Postanarchisme et illimitation du vide

Du point de vue « socialiste et libertaire » qui est le sien, Renaud Garcia s’intéresse naturellement aux influences que les théories de la déconstruction – celles de Foucault, Deleuze et Guattari, plus précisément – ont exercées, outre-Atlantique notamment, dans l’émergence, à partir des années 1990, d’un néo-anarchisme réticulaire assumé comme postmoderne et, par là même, dégagé de toute connexion, même vague, avec l’histoire de l’anarchisme dit classique.

De fait, comme pour le postféminisme, dont la cible principale reste le féminisme historique, le postanarchisme se présente, non comme un greffon d’époque sur un anarchisme d’une autre époque – à la manière du marxisme libertaire ou des courants « néo » de l’après-68 – mais comme une projection pure et simple, sur le terrain permissif et non clos de l’anarchie, des lieux communs du révisionnisme universitaire postmoderne dont la double caractéristique est d’être aussi indifférent à la question de l’émancipation sociale que friand d’identité floue. Partant de là, il semble inapproprié – et même contreproductif –, dans une perspective d’élucidation critique du postanarchisme, de reprendre, comme le fait Renaud Garcia, l’ancienne différenciation, déjà moyennement opérationnelle en règle générale, entre un anarchisme dit social et un anarchisme dit existentiel (ou individualiste). Appliquer cette grille de lecture au postanarchisme, c’est induire, in fine, qu’il se situerait, sans plus, dans la filiation historique d’une de ces deux traditions de l’anarchisme classique, ce qui pose question.

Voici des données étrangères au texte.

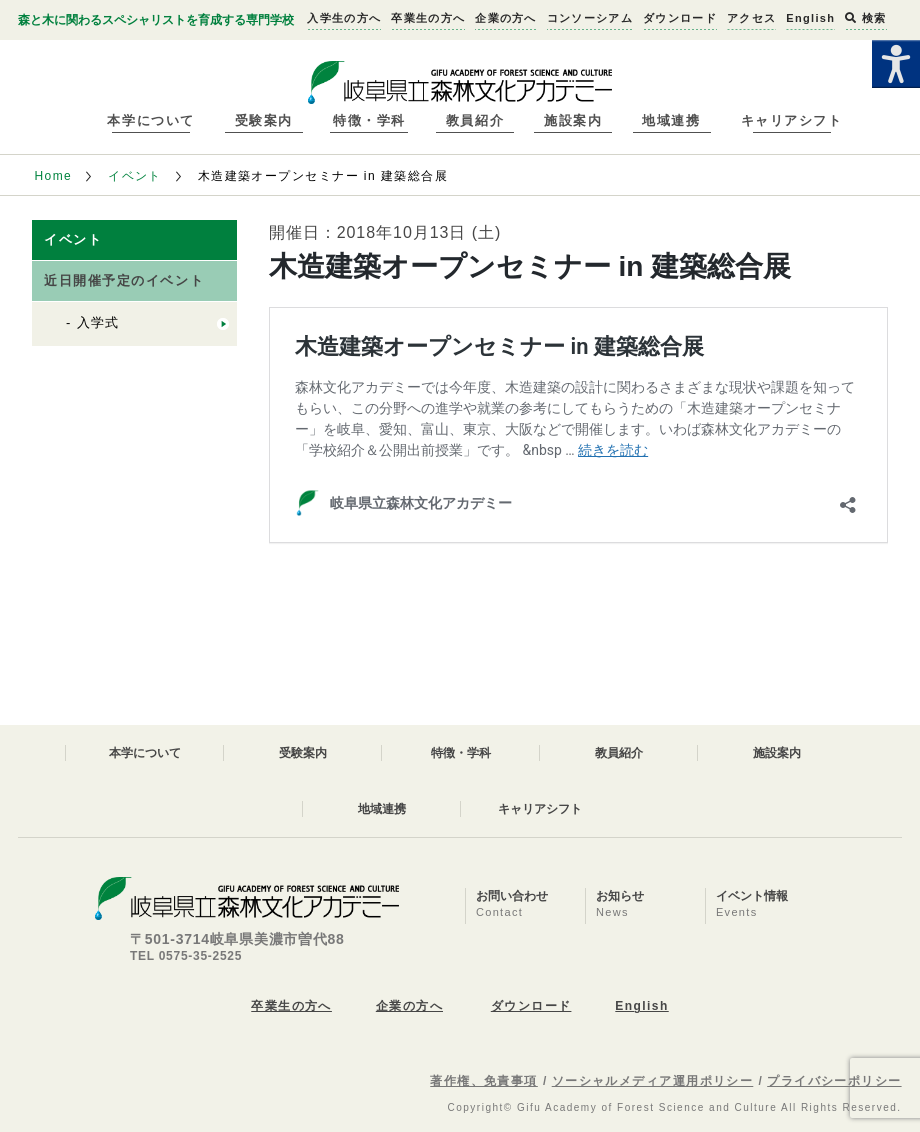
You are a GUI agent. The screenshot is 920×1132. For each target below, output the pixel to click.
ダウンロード (680, 18)
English (810, 18)
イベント (135, 176)
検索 (865, 18)
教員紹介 (475, 120)
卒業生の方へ (428, 18)
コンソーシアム (590, 18)
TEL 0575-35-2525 (186, 956)
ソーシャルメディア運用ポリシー (653, 1081)
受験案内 (264, 120)
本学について (150, 120)
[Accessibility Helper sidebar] (896, 64)
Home (53, 176)
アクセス (751, 18)
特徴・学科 (369, 120)
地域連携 (671, 120)
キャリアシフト (792, 120)
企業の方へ (506, 18)
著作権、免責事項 (484, 1081)
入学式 (97, 322)
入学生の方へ (344, 18)
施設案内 (573, 120)
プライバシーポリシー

Car il fait peu de doute, à nos yeux que, dans l’amicale querelle, évoquée par Renaud Garcia, qui opposa, en 1901 – à partir d’une même vision anarchiste-communiste du monde et d’une même approche de l’humaine condition – le « vieux » Pierre Kropotkine à la « jeune » Emma Goldman sur la question de la place devant être accordée à la libération sexuelle dans le combat global pour l’émancipation sociale, les postanarchistes ne verraient, à coup sûr, aujourd’hui, pour se mettre à leur niveau de sous-langage, qu’une double expression d’une même vision hétéronormée de la domination blanche.

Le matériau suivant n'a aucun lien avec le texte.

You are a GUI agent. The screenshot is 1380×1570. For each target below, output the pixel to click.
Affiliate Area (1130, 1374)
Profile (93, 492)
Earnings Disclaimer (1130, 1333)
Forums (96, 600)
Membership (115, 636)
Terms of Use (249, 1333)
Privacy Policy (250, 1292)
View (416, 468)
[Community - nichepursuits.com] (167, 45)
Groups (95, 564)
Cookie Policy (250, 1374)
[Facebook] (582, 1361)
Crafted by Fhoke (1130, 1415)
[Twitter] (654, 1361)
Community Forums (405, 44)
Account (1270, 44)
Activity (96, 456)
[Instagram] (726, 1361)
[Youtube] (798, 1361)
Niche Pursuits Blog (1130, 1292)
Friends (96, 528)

De la même façon, mais sur un autre plan, il ne nous semble pas que la « charge » de Murray Bookchin (1921-2006) contre le néo-anarchisme de « bacs à sable pour pitreries juvéniles » [7], datant de 1995, puisse être réutilisée telle quelle pour attester, vingt ans plus tard, d’une supposée filiation du postanarchisme avec l’individualisme anarchiste [8]. Et ce d’autant que les différences paraissent évidentes entre ceux à qui s’adressa, pour condamner leurs dérives, l’écologiste libertaire et social Bookchin, en 1995, et ceux qu’il ignora par la suite et qui sont devenus aujourd’hui, au sein des grandes institutions académiques américaines, les principaux pourvoyeurs de concepts postanarchistes, à savoir Todd May, Saul Newman, Lewis Call, Jason Adams et Richard Day.

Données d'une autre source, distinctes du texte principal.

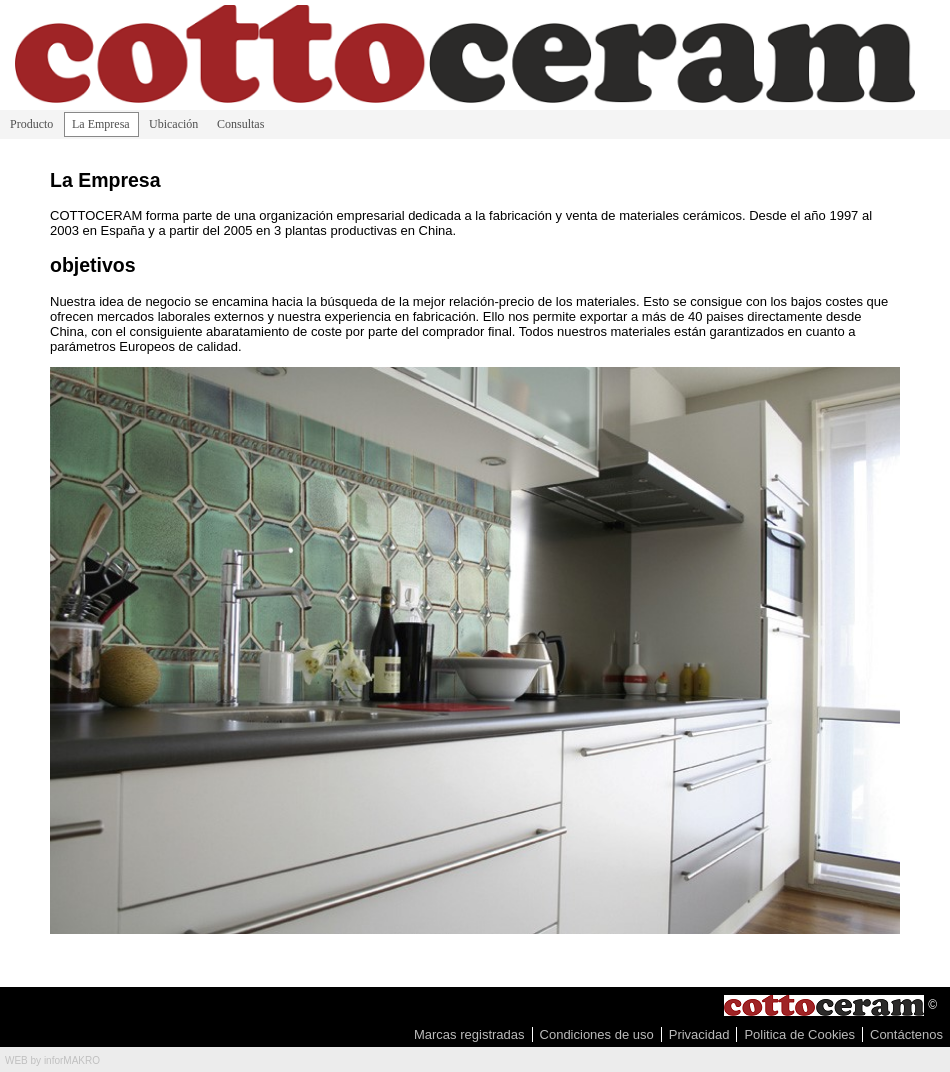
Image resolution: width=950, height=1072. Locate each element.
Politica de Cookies (799, 1034)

Comme l’a justement pointé Vivien García dans un livre qui reste, sans doute, sur la question du postanarchisme, le plus informé qu’on connaisse, « au-delà des apparences, les perspectives postanarchistes sur l’anarchisme relèvent davantage de la critique que de l’héritage » [9]. Dans le cas qui nous intéresse, le dispositif de déconstruction se caractérise, là encore, par un double mouvement de rupture et de parasitage : d’un côté, on ne laisse rien debout de l’ancien corpus anarchiste jugé métaphysique, essentialiste, positiviste, scientiste, humaniste, mais surtout obsolescent ; de l’autre, on s’en réapproprie l’appellation – sous une forme préfixée – pour parachever sa dilution par pseudomorphose [10]. « Ce qui se présente comme ouverture à l’imprévisible, absence de dogmatisme et de sectarisme, pourrait bien n’être au fond qu’une version politisée de la philosophie relativiste s’accordant pleinement à la sensibilité libérale » (p. 38), note Renaud Garcia. On lui donne raison, sans conditionnel d’usage, mais en insistant sur le fait qu’il n’y a pas plus de filiation entre les postanarchistes et telle ou telle sensibilité de l’anarchisme historique – même la plus individualiste qui fût – que de continuité critique entre la French Theory et les Lumières. Même si l’arrangeur Saul Newman s’y entend assez bien pour réinterpréter Stirner en précurseur du postanarchisme, ce qui, entre nous soit dit, n’a rien de bien étonnant.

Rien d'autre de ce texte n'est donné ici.